BEGIN
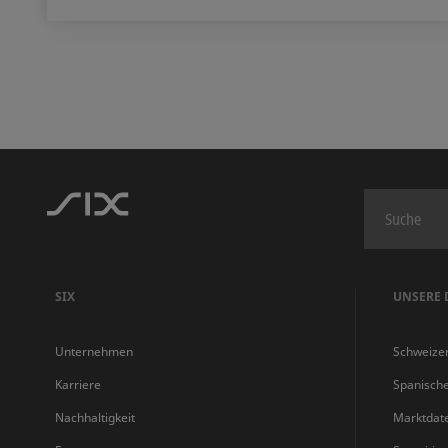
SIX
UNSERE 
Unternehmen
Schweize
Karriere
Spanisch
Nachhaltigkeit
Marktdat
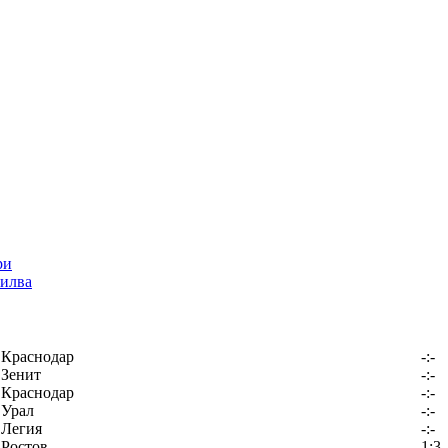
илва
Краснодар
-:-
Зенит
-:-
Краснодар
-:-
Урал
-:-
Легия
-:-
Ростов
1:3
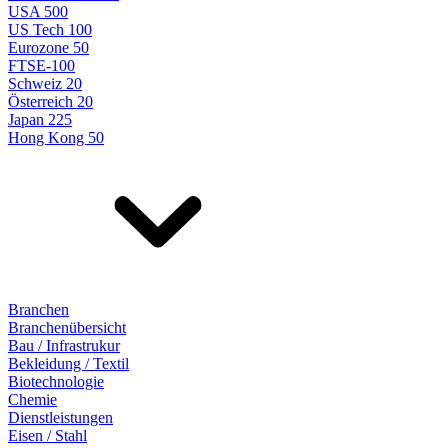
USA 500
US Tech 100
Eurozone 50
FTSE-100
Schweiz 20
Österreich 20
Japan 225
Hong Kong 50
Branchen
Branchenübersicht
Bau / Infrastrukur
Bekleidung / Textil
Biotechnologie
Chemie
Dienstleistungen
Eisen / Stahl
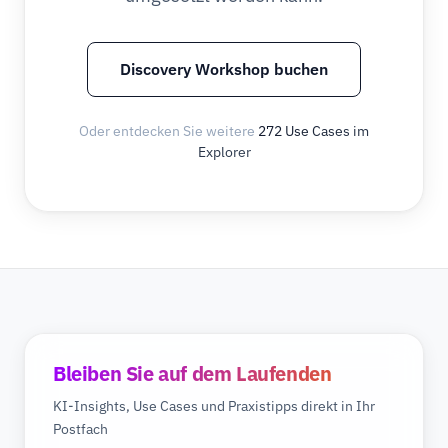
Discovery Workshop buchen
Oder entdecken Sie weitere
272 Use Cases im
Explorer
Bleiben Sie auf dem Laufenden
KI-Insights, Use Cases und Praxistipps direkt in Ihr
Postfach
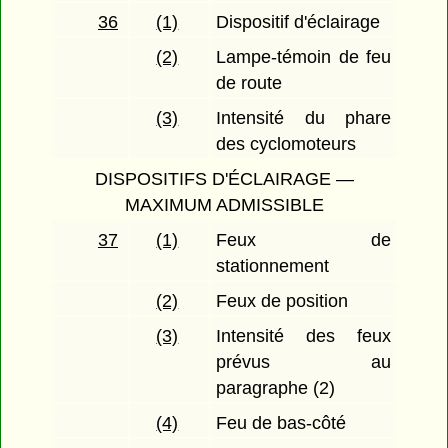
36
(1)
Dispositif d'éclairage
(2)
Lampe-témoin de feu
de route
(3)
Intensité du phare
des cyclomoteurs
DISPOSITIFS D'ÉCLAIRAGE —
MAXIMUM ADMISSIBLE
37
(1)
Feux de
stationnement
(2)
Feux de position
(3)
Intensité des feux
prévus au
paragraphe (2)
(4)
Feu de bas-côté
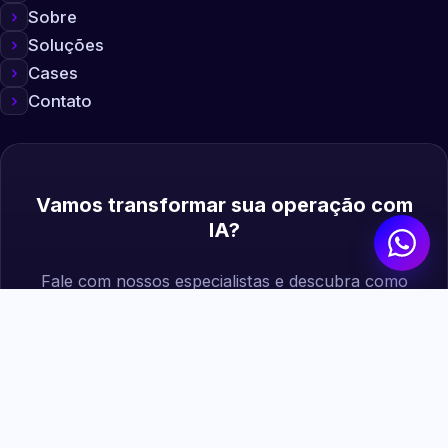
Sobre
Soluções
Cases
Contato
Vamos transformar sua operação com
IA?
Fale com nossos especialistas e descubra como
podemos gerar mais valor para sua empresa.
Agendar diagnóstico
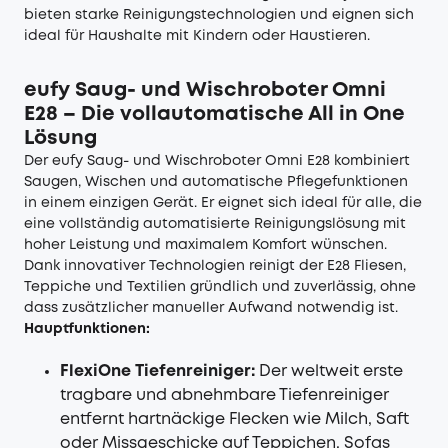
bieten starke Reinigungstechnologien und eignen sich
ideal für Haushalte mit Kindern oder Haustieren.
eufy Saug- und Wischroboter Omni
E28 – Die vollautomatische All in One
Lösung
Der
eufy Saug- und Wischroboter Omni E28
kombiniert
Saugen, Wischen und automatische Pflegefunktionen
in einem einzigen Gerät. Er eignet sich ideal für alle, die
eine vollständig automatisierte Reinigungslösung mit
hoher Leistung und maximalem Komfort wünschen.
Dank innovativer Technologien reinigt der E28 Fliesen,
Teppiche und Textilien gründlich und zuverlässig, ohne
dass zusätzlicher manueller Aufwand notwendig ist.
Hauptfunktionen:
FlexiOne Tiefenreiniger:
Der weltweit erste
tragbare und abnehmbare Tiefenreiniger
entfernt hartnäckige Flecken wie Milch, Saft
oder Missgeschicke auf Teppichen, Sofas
END
BEGIN
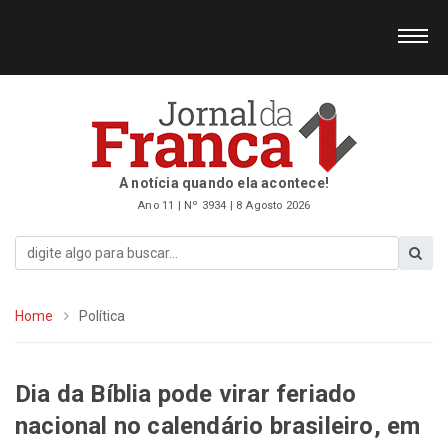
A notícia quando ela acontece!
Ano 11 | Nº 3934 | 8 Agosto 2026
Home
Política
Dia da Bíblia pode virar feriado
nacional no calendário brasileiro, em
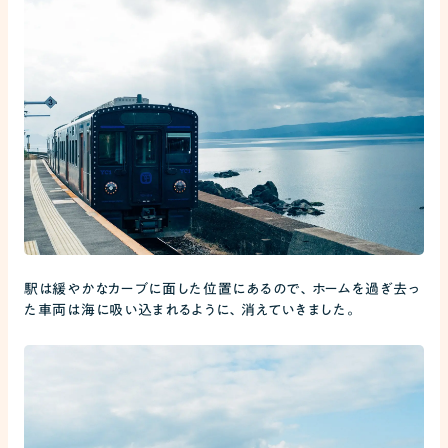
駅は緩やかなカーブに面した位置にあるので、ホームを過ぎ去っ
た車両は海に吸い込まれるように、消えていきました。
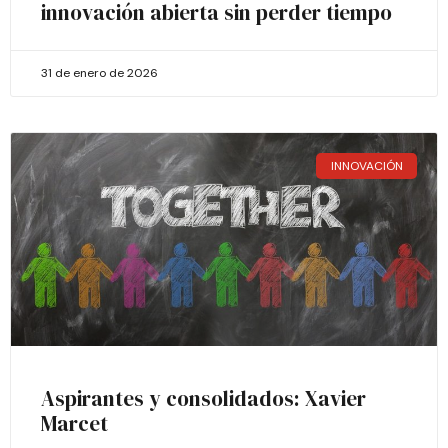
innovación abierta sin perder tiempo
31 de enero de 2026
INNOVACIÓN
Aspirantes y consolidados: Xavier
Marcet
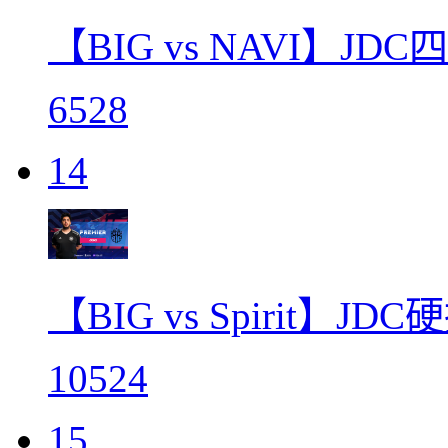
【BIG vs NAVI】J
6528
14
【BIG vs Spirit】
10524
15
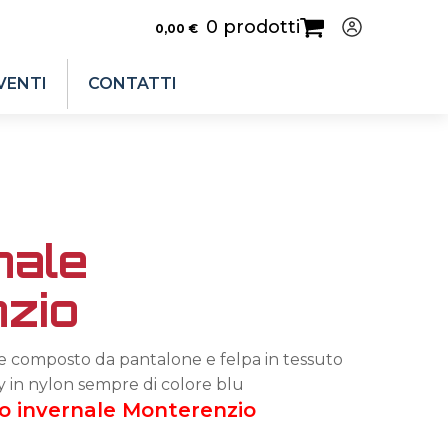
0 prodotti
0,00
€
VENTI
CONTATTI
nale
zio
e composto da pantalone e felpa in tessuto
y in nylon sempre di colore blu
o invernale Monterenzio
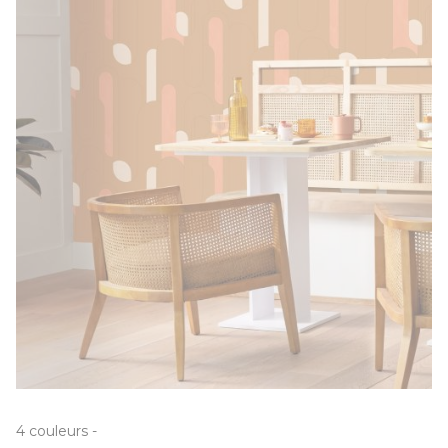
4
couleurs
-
END
Requirement: All lines in the records above that contain "eufy" are to be reported.

Your response:
eufy Saug- und Wischroboter Omni
eufy Saug- und Wischroboter Omni E28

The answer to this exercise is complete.